A second type of HT-MEA has been provided by FuMA-Tech GmbH (Germany) which has a nominal active surface area of 25 cm^². The real active surface area is proprietary data and cannot be given here. The polymer in this type of MEA is AB-PBI. Whereas the Celtec^®-P2100 MEA employs woven carbon cloth as primary GDL material, the second type of MEA utilizes carbon paper. Further details to the FuMA-Tech–MEA and the materials involved are proprietary information.

A third type of HT-MEA has been provided by Danish Power Systems (DPS, Denmark) with a nominal active surface area of 25 cm². The real active area is also proprietary data. This type of MEA uses m-PBI as polymer and carbon paper as GDL material. The acid content of this type of MEA is ~8–9 H₃PO₄ molecules per repeat unit of PBI. Further information cannot be given due to proprietary issues.

2.1.2 Cell compression unit and fuel cell test station

A commercially available cell compression unit (CCU) was utilized for these experiments (Pragma Industries, France). The system allows the compression force transmission from a piston directly on the active surface area of the MEA. A displacement sensor on the unit allows recording all thickness changes during the experiments. The system can be operated in either “constant contact pressure” or “constant displacement” mode. The data presented here have been recorded at constant contact pressure mode. The applicable nominal contact pressure range to MEAs varies between 0.2 and 2.5 MPa. A lower contact pressure is generally possible but might result in gas leakages. The effective pressure by a MEA fixture within a compression unit that is applied on a MEA depends on the flow field geometry where the real contact area between bipolar plates (BPPs) and GDLs is only determined by the land and channel dimensions. It was found earlier [7] that the use of the grid flow field in comparison to the serpentine one results in an approximately 30 % higher real contact pressure. These differences have to be taken into account when comparing flow field results with each other.

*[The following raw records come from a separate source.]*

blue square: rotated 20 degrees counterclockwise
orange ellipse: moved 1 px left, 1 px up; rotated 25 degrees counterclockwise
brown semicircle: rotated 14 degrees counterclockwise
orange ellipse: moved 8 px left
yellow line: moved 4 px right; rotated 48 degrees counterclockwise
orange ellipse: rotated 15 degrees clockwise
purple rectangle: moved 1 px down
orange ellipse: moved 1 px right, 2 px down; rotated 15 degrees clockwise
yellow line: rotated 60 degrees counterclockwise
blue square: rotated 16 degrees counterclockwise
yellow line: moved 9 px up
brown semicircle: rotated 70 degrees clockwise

The fuel cell test station that operates the CCU is a commercially available test station (Evaluator C50-LT Test Station, FuelCon AG, Germany). The installed mass flow controllers strongly influence the MEA investigation according to their minimum gas flow capabilities. In our case, 0.04 L/min for anode and 0.1 L/min for cathode limits operation with a desired hydrogen stoichiometry of 1.2. Constant stoichiometry conditions will be only reached with current densities greater than ~0.2 A/cm², considering the active area of 20.25 cm^² for Celtec^®-P2100 MEAs.

2.1.3 Electrochemical measurements

In order to thoroughly investigate the MEA with CV, LSV, and EIS, an external potentiostat Modulab 2100A (Solartron Analytical, UK) has been connected to the test cell. For the CV and LSV measurements nitrogen was passed through the cathode (working electrode) and hydrogen through the anode (counter and pseudo-reference electrode). The CV scan started from 0.05 up to 1.0 V with a rate of 100 mV/s. LSV was performed with a potential sweep between the initial rest potential and 0.5 V with a scan rate of 2 mV/s. EIS measurements were carried out in the potentiostatic mode with the application of an alternating voltage with a perturbation amplitude of 10 mV within the frequency range from 100 kHz to 100 mHz.

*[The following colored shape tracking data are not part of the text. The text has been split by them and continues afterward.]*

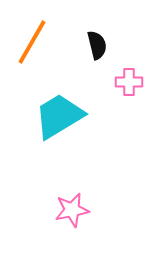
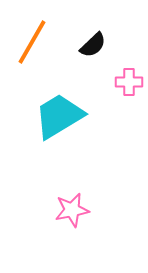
black semicircle: moved 4 px left; rotated 60 degrees clockwise
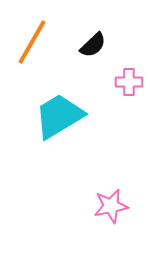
pink star: moved 39 px right, 4 px up
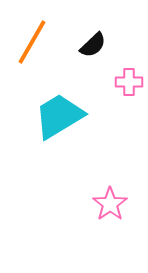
pink star: moved 1 px left, 2 px up; rotated 24 degrees counterclockwise
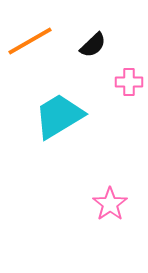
orange line: moved 2 px left, 1 px up; rotated 30 degrees clockwise
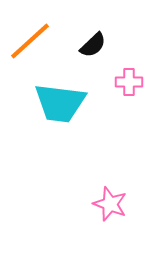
orange line: rotated 12 degrees counterclockwise
cyan trapezoid: moved 1 px right, 13 px up; rotated 142 degrees counterclockwise
pink star: rotated 16 degrees counterclockwise
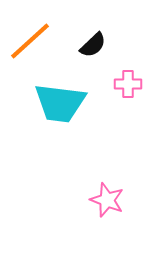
pink cross: moved 1 px left, 2 px down
pink star: moved 3 px left, 4 px up
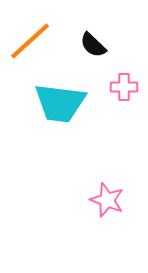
black semicircle: rotated 88 degrees clockwise
pink cross: moved 4 px left, 3 px down
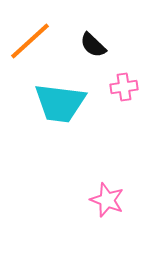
pink cross: rotated 8 degrees counterclockwise
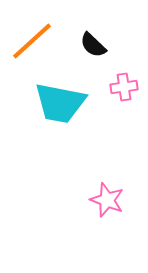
orange line: moved 2 px right
cyan trapezoid: rotated 4 degrees clockwise
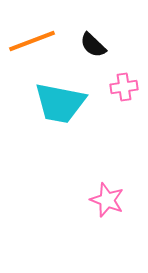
orange line: rotated 21 degrees clockwise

2.1.4 Compression test procedures and experimental conditions

All MEAs under investigation followed the standard break-in procedures recommended by the respective supplier to activate the MEAs before starting normal operation. The lowest applicable pressure of 0.2 MPa has been set for this activation procedure which is necessary to achieve gas tightness. The gas supply was adjusted to constant stoichiometry λ = 1.2/2.0 with H₂ and air at a current density of 0.2 A/cm² (λ = 1.4/2.0 for FuMA-Tech–MEA, this stoichiometry was recommended by the supplier). Duration of the break-in procedures generally varied between 50 and 100 h. They were usually stopped once stable conditions have been reached.

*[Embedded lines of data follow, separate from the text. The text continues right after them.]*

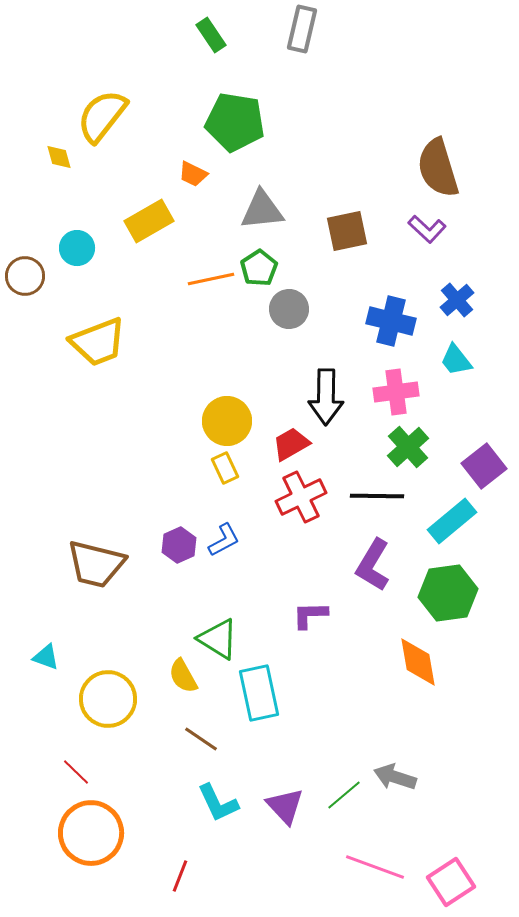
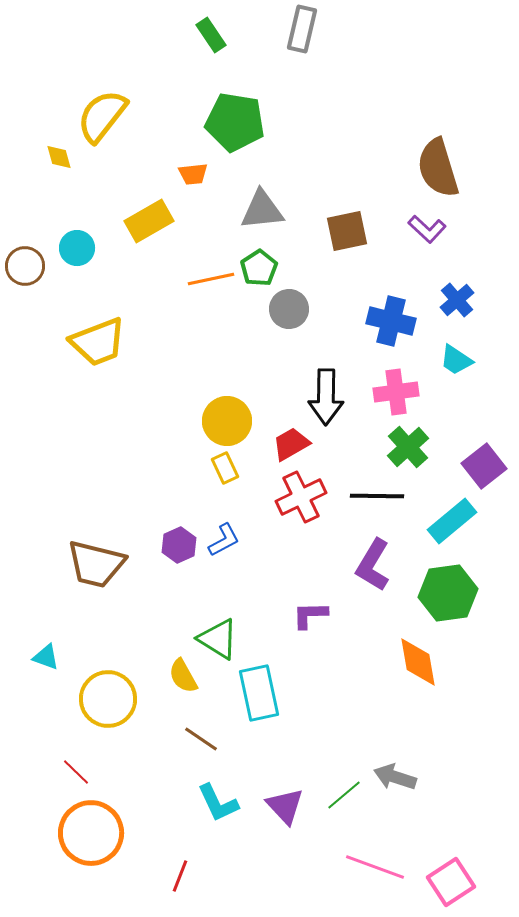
orange trapezoid at (193, 174): rotated 32 degrees counterclockwise
brown circle at (25, 276): moved 10 px up
cyan trapezoid at (456, 360): rotated 18 degrees counterclockwise
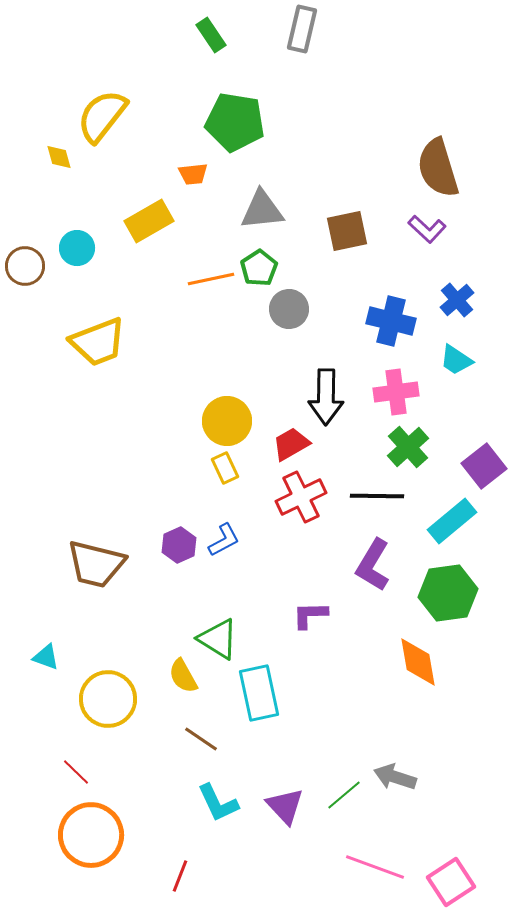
orange circle at (91, 833): moved 2 px down
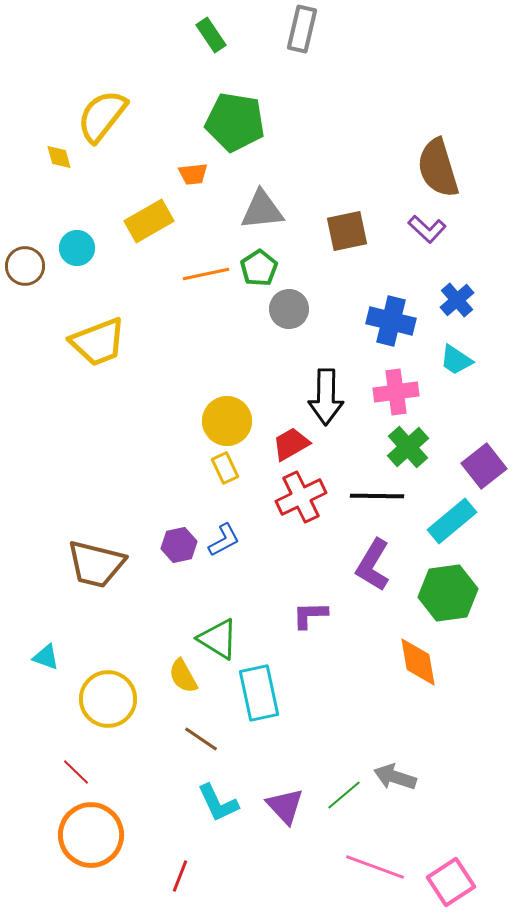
orange line at (211, 279): moved 5 px left, 5 px up
purple hexagon at (179, 545): rotated 12 degrees clockwise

The algorithm of the compression test procedure was as follows. After the break-in procedure, polarization curves and EIS measurements with H₂/air (λ = 1.2/2.0, 1.4/2.0 for FuMA-Tech–MEA) were performed. Then, the gases were switched to H₂/O₂ (λ = 1.2/9.5, 1.4/9.5 for FuMA-Tech–MEA) and polarization curves and EIS-data were recorded again. Thereafter, the gases were changed to H₂/N₂ in order to perform CV- and LSV experiments and then, to estimate the electrochemical active surface area (EASA) and hydrogen crossover, respectively. After this, the gases were reset to H₂/air (λ = 1.2/2.0, 1.4/2.0 for FuMA-Tech–MEA) and a current density of 0.2 A/cm² was drawn. Subsequently, the next higher contact pressure was chosen. After equilibrating overnight to reach stable conditions, the electrochemical characterization was then done for this new contact pressure.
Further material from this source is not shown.